The task: Restate word for word the section of the entries that opens at the line containing "jalan nasional, BPBK" and closes at the line containing "exemplares, atingindo o", both lines kept, pictures dropped.

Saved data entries

○ ○ ○ ○

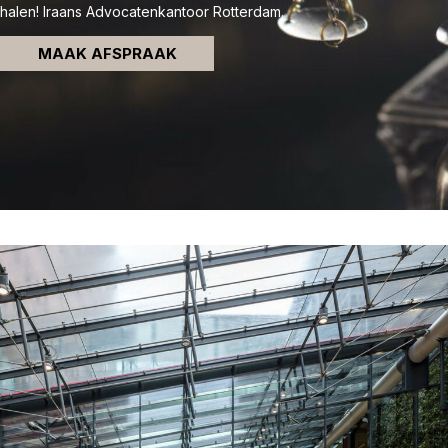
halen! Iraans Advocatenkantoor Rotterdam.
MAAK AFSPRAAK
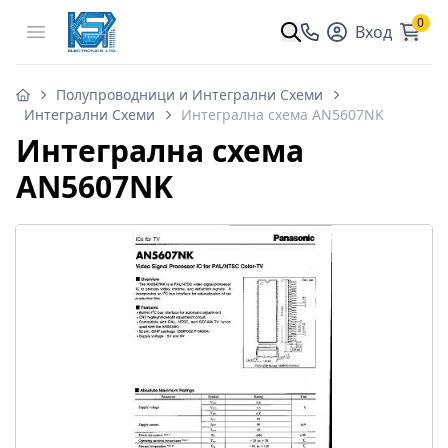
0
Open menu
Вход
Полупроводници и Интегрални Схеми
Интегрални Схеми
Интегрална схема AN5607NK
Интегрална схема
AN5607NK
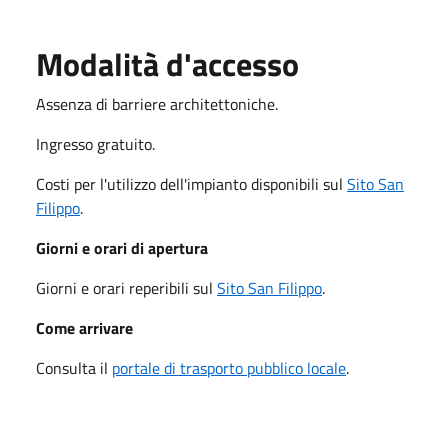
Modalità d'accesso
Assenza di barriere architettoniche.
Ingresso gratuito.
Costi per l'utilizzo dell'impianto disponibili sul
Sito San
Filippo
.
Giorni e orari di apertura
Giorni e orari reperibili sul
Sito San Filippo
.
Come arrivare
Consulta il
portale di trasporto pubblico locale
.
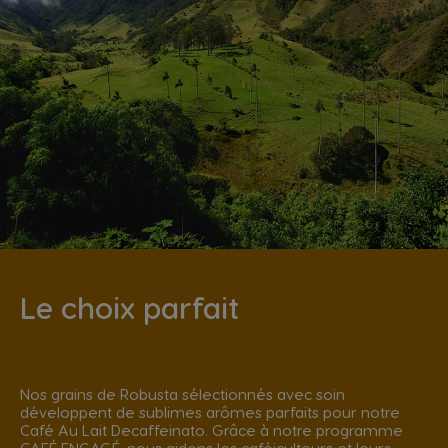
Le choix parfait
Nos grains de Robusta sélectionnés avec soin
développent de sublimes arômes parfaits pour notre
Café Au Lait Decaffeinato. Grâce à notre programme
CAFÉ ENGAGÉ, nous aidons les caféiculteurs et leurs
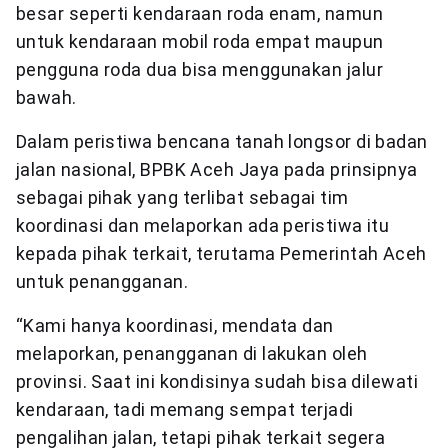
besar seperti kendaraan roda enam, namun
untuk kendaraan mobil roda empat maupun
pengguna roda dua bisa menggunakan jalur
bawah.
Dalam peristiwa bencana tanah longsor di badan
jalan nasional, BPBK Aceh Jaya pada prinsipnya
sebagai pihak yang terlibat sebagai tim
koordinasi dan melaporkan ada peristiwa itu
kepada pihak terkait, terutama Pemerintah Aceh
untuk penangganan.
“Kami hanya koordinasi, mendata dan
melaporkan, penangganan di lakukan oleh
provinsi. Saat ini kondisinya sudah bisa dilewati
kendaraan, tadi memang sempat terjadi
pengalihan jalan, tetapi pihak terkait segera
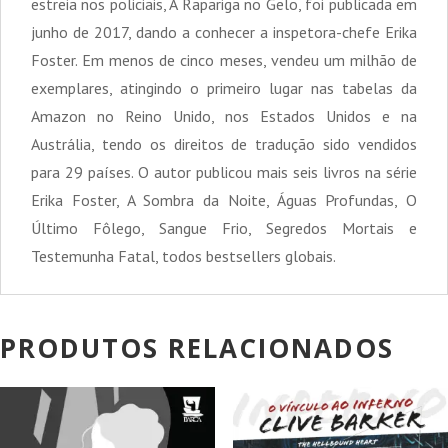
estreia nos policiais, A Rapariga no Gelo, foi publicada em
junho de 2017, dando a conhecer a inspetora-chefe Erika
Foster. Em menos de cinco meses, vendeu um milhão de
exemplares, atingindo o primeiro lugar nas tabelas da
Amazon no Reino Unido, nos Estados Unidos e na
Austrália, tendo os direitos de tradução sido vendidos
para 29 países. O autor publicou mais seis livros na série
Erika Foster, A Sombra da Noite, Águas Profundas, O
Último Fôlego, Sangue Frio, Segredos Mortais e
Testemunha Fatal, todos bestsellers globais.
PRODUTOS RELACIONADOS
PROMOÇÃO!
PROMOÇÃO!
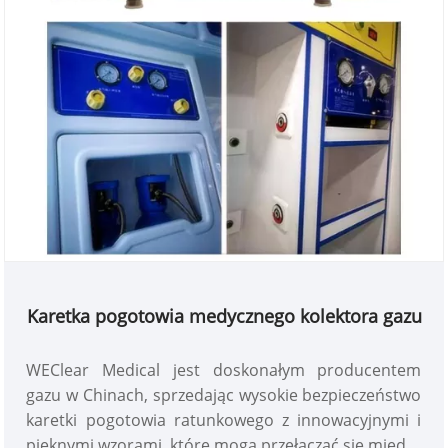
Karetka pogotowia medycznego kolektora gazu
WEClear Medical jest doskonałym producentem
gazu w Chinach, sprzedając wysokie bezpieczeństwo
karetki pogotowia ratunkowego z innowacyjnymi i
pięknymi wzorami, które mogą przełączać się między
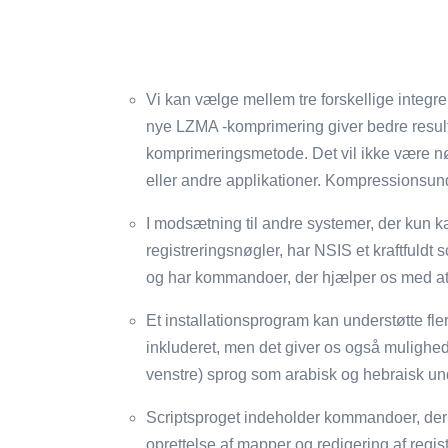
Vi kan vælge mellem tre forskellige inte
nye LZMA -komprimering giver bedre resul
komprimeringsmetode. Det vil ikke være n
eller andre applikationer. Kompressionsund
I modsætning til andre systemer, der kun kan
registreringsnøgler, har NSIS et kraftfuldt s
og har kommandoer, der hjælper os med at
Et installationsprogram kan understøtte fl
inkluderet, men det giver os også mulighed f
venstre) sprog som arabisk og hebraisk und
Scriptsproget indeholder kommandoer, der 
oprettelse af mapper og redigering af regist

○ ○ ○ ○

Output of the exercise:
jalan nasional, BPBK Aceh Jaya pada prinsipnya
sebagai pihak yang terlibat sebagai tim
koordinasi dan melaporkan ada peristiwa itu
kepada pihak terkait, terutama Pemerintah Aceh
untuk penangganan.
“Kami hanya koordinasi, mendata dan
melaporkan, penangganan di lakukan oleh
provinsi. Saat ini kondisinya sudah bisa dilewati
kendaraan, tadi memang sempat terjadi
pengalihan jalan, tetapi pihak terkait segera
estreia nos policiais, A Rapariga no Gelo, foi publicada em
junho de 2017, dando a conhecer a inspetora-chefe Erika
Foster. Em menos de cinco meses, vendeu um milhão de
exemplares, atingindo o primeiro lugar nas tabelas da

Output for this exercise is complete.